--- PROVIDED MATERIAL Enclosed Below ---
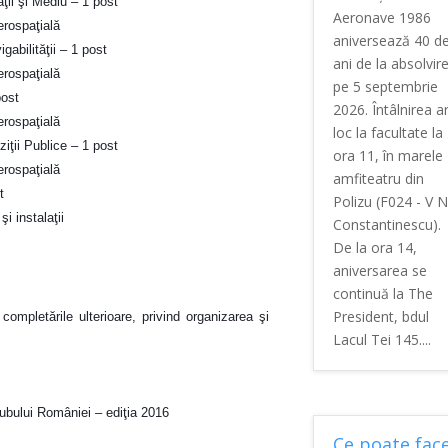
ţii şi Mediu – 1 post
Aeronave 1986
erospaţială
aniversează 40 d
gabilităţii – 1 post
ani de la absolvir
erospaţială
pe 5 septembrie
post
2026. Întâlnirea a
erospaţială
loc la facultate la
ziţii Publice – 1 post
ora 11, în marele
erospaţială
amfiteatru din
t
Polizu (F024 - V N
i instalaţii
Constantinescu).
De la ora 14,
aniversarea se
continuă la The
President, bdul
completările ulterioare, privind organizarea şi
Lacul Tei 145....
ubului României – ediţia 2016
Ce poate fac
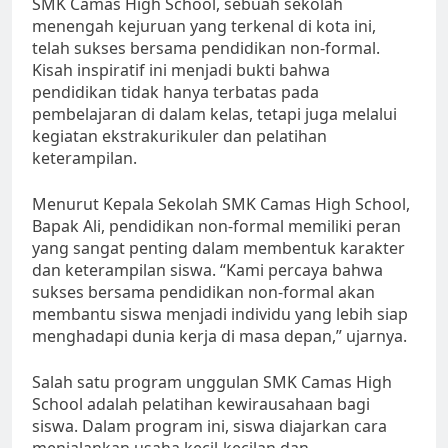
SMK Camas High School, sebuah sekolah
menengah kejuruan yang terkenal di kota ini,
telah sukses bersama pendidikan non-formal.
Kisah inspiratif ini menjadi bukti bahwa
pendidikan tidak hanya terbatas pada
pembelajaran di dalam kelas, tetapi juga melalui
kegiatan ekstrakurikuler dan pelatihan
keterampilan.
Menurut Kepala Sekolah SMK Camas High School,
Bapak Ali, pendidikan non-formal memiliki peran
yang sangat penting dalam membentuk karakter
dan keterampilan siswa. “Kami percaya bahwa
sukses bersama pendidikan non-formal akan
membantu siswa menjadi individu yang lebih siap
menghadapi dunia kerja di masa depan,” ujarnya.
Salah satu program unggulan SMK Camas High
School adalah pelatihan kewirausahaan bagi
siswa. Dalam program ini, siswa diajarkan cara
menjalankan usaha kecil-kecilan dan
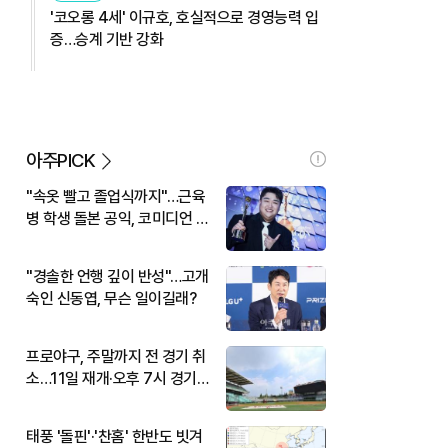
'코오롱 4세' 이규호, 호실적으로 경영능력 입
증…승계 기반 강화
아주PICK
"속옷 빨고 졸업식까지"…근육
병 학생 돌본 공익, 코미디언 김
규원이었다
"경솔한 언행 깊이 반성"…고개
숙인 신동엽, 무슨 일이길래?
프로야구, 주말까지 전 경기 취
소…11일 재개·오후 7시 경기
시작
태풍 '돌핀'·'찬홈' 한반도 빗겨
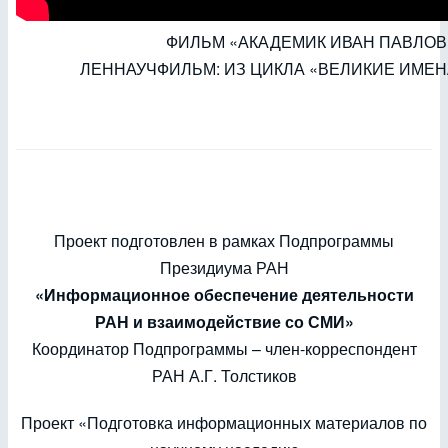
ФИЛЬМ «АКАДЕМИК ИВАН ПАВЛОВ
ЛЕННАУЧФИЛЬМ: ИЗ ЦИКЛА «ВЕЛИКИЕ ИМЕ
Проект подготовлен в рамках Подпрограммы
Президиума РАН
«Информационное обеспечение деятельности
РАН и взаимодействие со СМИ»
Координатор Подпрограммы – член-корреспондент
РАН А.Г. Толстиков
Проект «Подготовка информационных материалов по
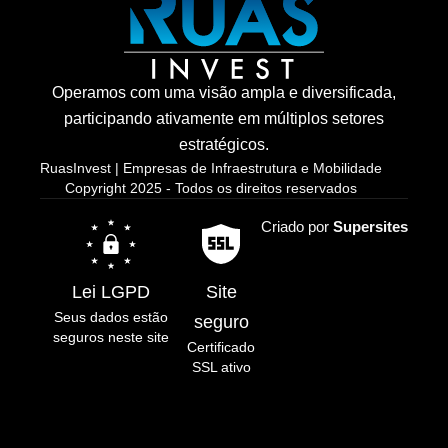
Operamos com uma visão ampla e diversificada,
participando ativamente em múltiplos setores
estratégicos.
RuasInvest | Empresas de Infraestrutura e Mobilidade
Copyright 2025 - Todos os direitos reservados
Criado por
Supersites
Lei LGPD
Site
Seus dados estão
seguro
seguros neste site
Certificado
SSL ativo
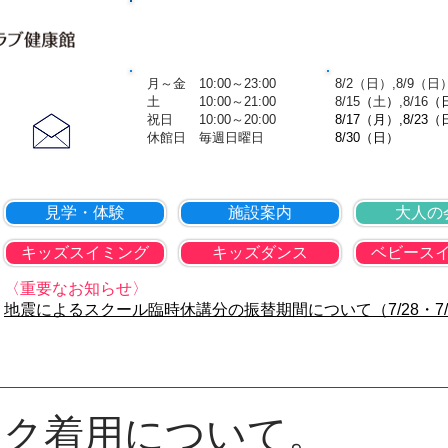
TOP
会社概要
個人情報保護方
営業時間
8月の休
​ 月～金 10:00～23:00
​ 8/2（日）,8/9（日
お問合せ
土 10:00～21:00
8
/15
（
土
）
,8
/16
（
​ 祝日 10:00～20:00
8/17（月）,8/23（
​​ 休館日 毎週日曜日
8/30（日）
見学・体験
施設案内
大人の
キッズスイミング
キッズダンス
ベビース
〈重要なお知らせ〉
地震によるスクール臨時休講分の振替期間について（7/28・7/
スク着用について。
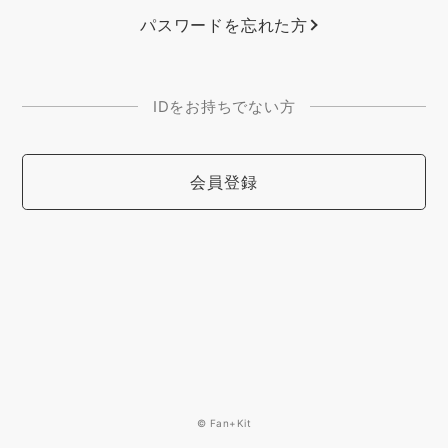
パスワードを忘れた方
IDをお持ちでない方
会員登録
© Fan+Kit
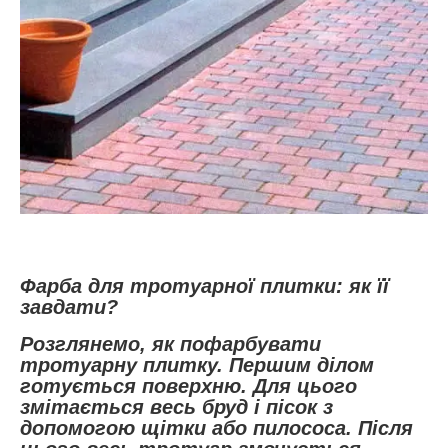
Фарба для тротуарної плитки: як її
завдати?
Розглянемо, як пофарбувати
тротуарну плитку. Першим ділом
готується поверхню. Для цього
змітається весь бруд і пісок з
допомогою щітки або пилососа. Після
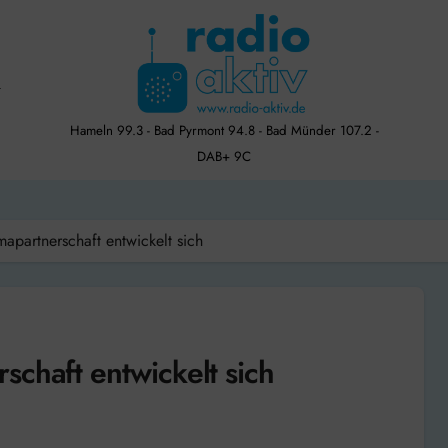
Hameln 99.3 - Bad Pyrmont 94.8 - Bad Münder 107.2 -
DAB+ 9C
apartnerschaft entwickelt sich
chaft entwickelt sich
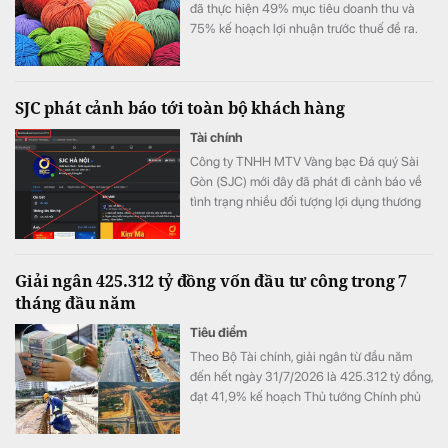
đã thực hiện 49% mục tiêu doanh thu và
75% kế hoạch lợi nhuận trước thuế đề ra.
SJC phát cảnh báo tới toàn bộ khách hàng
Tài chính
Công ty TNHH MTV Vàng bạc Đá quý Sài
Gòn (SJC) mới đây đã phát đi cảnh báo về
tình trạng nhiều đối tượng lợi dụng thương
hiệu SJC để lập fanpage giả mạo nhằm lừa
đảo khách hàng.
Giải ngân 425.312 tỷ đồng vốn đầu tư công trong 7
tháng đầu năm
Tiêu điểm
Theo Bộ Tài chính, giải ngân từ đầu năm
đến hết ngày 31/7/2026 là 425.312 tỷ đồng,
đạt 41,9% kế hoạch Thủ tướng Chính phủ
giao.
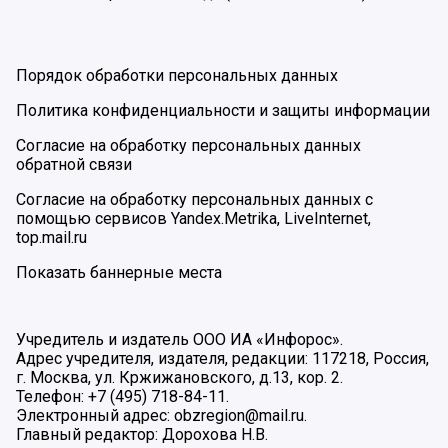
Порядок обработки персональных данных
Политика конфиденциальности и защиты информации
Согласие на обработку персональных данных
обратной связи
Согласие на обработку персональных данных с
помощью сервисов Yandex.Metrika, LiveInternet,
top.mail.ru
Показать баннерные места
Учредитель и издатель ООО ИА «Инфорос».
Адрес учредителя, издателя, редакции: 117218, Россия,
г. Москва, ул. Кржижановского, д.13, кор. 2.
Телефон: +7 (495) 718-84-11.
Электронный адрес: obzregion@mail.ru.
Главный редактор: Дорохова Н.В.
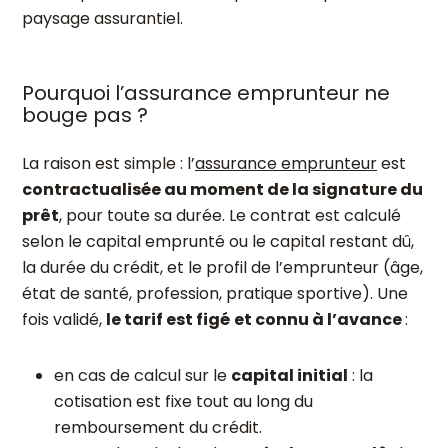
paysage assurantiel.
Pourquoi l’assurance emprunteur ne
bouge pas ?
La raison est simple : l’
assurance emprunteur
est
contractualisée au moment de la signature du
prêt
, pour toute sa durée. Le contrat est calculé
selon le capital emprunté ou le capital restant dû,
la durée du crédit, et le profil de l’emprunteur (âge,
état de santé, profession, pratique sportive). Une
fois validé,
le tarif est figé
et connu à l’avance
:
en cas de calcul sur le
capital initial
: la
cotisation est fixe tout au long du
remboursement du crédit.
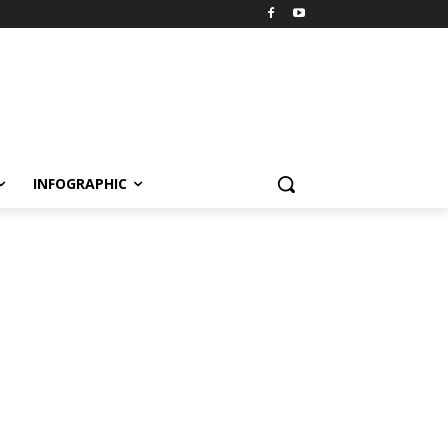
INFOGRAPHIC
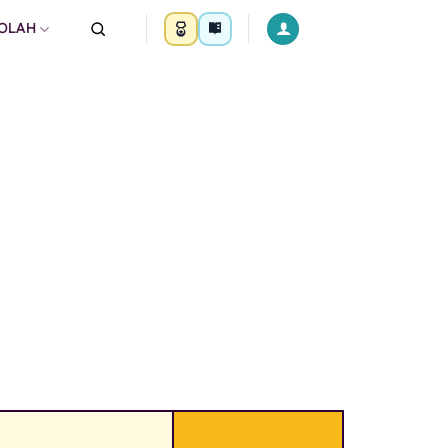
KOLAH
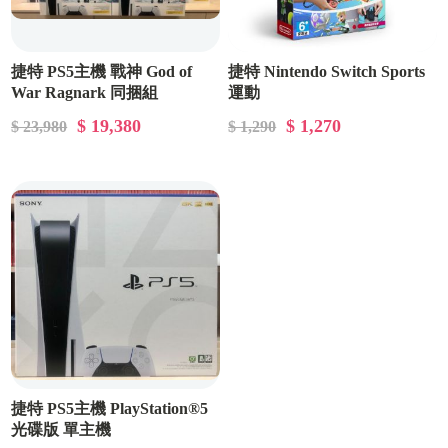
捷特 PS5主機 戰神 God of
捷特 Nintendo Switch Sports
War Ragnark 同捆組
運動
$ 19,380
$ 1,270
$ 23,980
$ 1,290
捷特 PS5主機 PlayStation®5
光碟版 單主機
--- End of Enclosed PROVIDED MATERIAL ---
> THE TASK: The answer is to be one number: the count of lines in the entries containing the string "bahwa".

> SOLUTION BELOW: 2